» TASK ITEM
Every line from the one with "personlig för just dig." to the one with "Ytterligare information", including those two, is to be copied exactly; all other lines of the entries below are left out.

» Stored data

********************

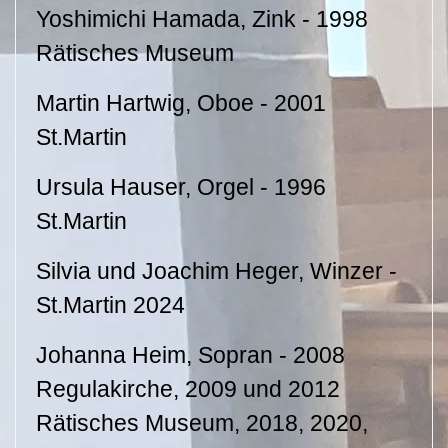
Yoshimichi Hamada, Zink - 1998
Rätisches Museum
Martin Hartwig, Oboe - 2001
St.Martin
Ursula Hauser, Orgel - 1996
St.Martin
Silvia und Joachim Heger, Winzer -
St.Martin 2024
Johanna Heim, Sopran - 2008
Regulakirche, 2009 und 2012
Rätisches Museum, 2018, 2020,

********************

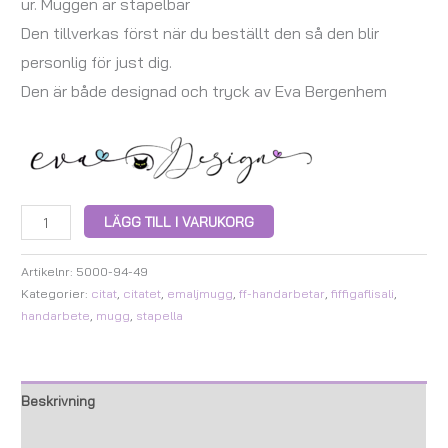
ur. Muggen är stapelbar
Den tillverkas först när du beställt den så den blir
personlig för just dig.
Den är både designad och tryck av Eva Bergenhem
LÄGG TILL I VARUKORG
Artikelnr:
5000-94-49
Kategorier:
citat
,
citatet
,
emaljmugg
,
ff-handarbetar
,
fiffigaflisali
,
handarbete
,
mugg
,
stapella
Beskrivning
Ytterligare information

********************

» RESPONSE TO THE TASK
personlig för just dig.
Den är både designad och tryck av Eva Bergenhem
LÄGG TILL I VARUKORG
Artikelnr:
5000-94-49
Kategorier:
citat
,
citatet
,
emaljmugg
,
ff-handarbetar
,
fiffigaflisali
,
handarbete
,
mugg
,
stapella
Beskrivning
Ytterligare information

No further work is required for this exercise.